Presenter Profile
Wendy Blair Stephan, PhD, MPH
Florida Poison Information Center - Miami
University of Miami/Jackson Memorial Hospital
wstephan@med.miami.edu
Dr. Wendy Stephan is the educator and epidemiologist for the Florida Poison Information Center in Miami. For the last 17 years, Wendy has promoted the use of poison control and worked to prevent poisonings of all kinds, including from medication, household chemicals, and environmental hazards. Wendy completed her PhD in Epidemiology and her Master of Public Health degree at the University of Miami and currently serves on the Board of Directors of America’s Poison Centers.
Presentations
Florida's Poison Control Centers Treat, Educate & Prevent
Wendy Stephan, PhD MPH CHES
Around the country, the nation's 55 poison control centers take calls to the 24-hour 1-800-222-1222 Poison Help line, providing free, confidential triage services to poisoned patients and/or their caregivers. But poison centers also offer educational services to help prevent poisonings. While children under 5 now account for only 0.02% of fatal poisonings in the U.S., we see increasing fatalities in teens and tweens, including from self-harm. Thankfully, the techniques used to prevent these poisonings are similar to those we've always taught new parents: identify the hazardous products, reduce access, and respond fast. As the second most populous state in the nation, Florida is a microcosm of national poison trends, and Florida's Poison Control Centers are working to meet these needs head on.

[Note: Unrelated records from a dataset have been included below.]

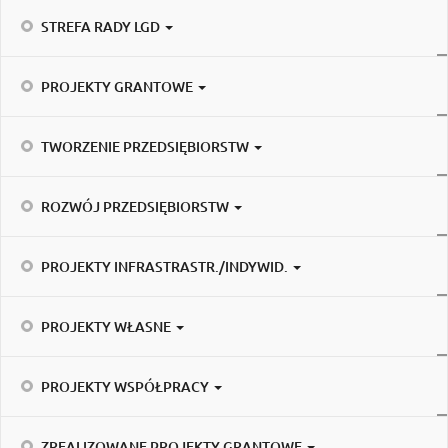
STREFA RADY LGD
PROJEKTY GRANTOWE
TWORZENIE PRZEDSIĘBIORSTW
ROZWÓJ PRZEDSIĘBIORSTW
PROJEKTY INFRASTRASTR./INDYWID.
PROJEKTY WŁASNE
PROJEKTY WSPÓŁPRACY
ZREALIZOWANE PROJEKTY GRANTOWE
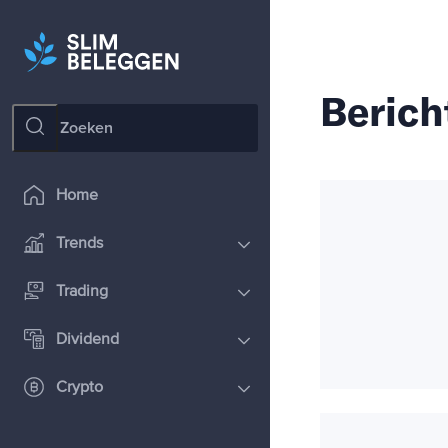
Berich
Home
Trends
Trading
Dividend
Crypto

Florida's three poison centers leverage partnerships, traditional and social media, and remote/face to face events to reach 18 million residents with information about poison safety and the Poison Help line. Each poison center has educators on staff, in addition to the doctors, nurses and pharmacists treating poisonings on the hotline, 24/7. Poison center educators present data on current poisoning trends, effective prevention techniques and create materials and messaging for injury prevention partners of all stripes. Utilizing traditional partners in child safety, but also new partners in drug abuse prevention and harm reduction, poison center educators, guided by incidence data, now highlight medicine and drug overdose as the major poison threat to children and youth today. Eschewing an exclusive focus on small children, poison center educators work with families, schools and communities to protect tweens and tweens -- with a goal of creating safer adults.
In 2023, Florida Poison Control Centers and their trained partners delivered 5,597 educational programs to over a million participants. The Centers also delieverd over100,000 educational materials including magnets, stickers, posters and brochures promoting popison safety and poison centers' services. Florida's Poison Centers also managed 54,000 exposure calls about children 19 and under, providing immediate assessment and treatment guidance. Despite these diligent activities, fatal poisonings in youth continue to increase, with 94 fatal poisonings in children aged 19 and under logged by the Florida Department of Health in 2022, with almost all of them involving drugs (93/94) and the bulk (79%) occurring in teens.
Despite increases in prevention activities and expanded work with partners, more Florida youth are dying from poisoning. While the need remains to urge families with young children to lock up household cleaners and chemicals, poison safety activities must expand to address the presence of drugs in homes and the risks associated with new products on markets legal and illegal. Florida's Poison Control Centers welcome the assistance of injury prevention partners like the Injury Free Coalition for Kids and looks forward to tackling the modern problem of poisoning in our youth.
1. Most fatal poisonings in children today involve drug use in teens.
2. Traditional poison prevention techniques can be expanded to protect youth.
3. Poison control centers are important partners in preventing poisonings in all youth, not only toddlers.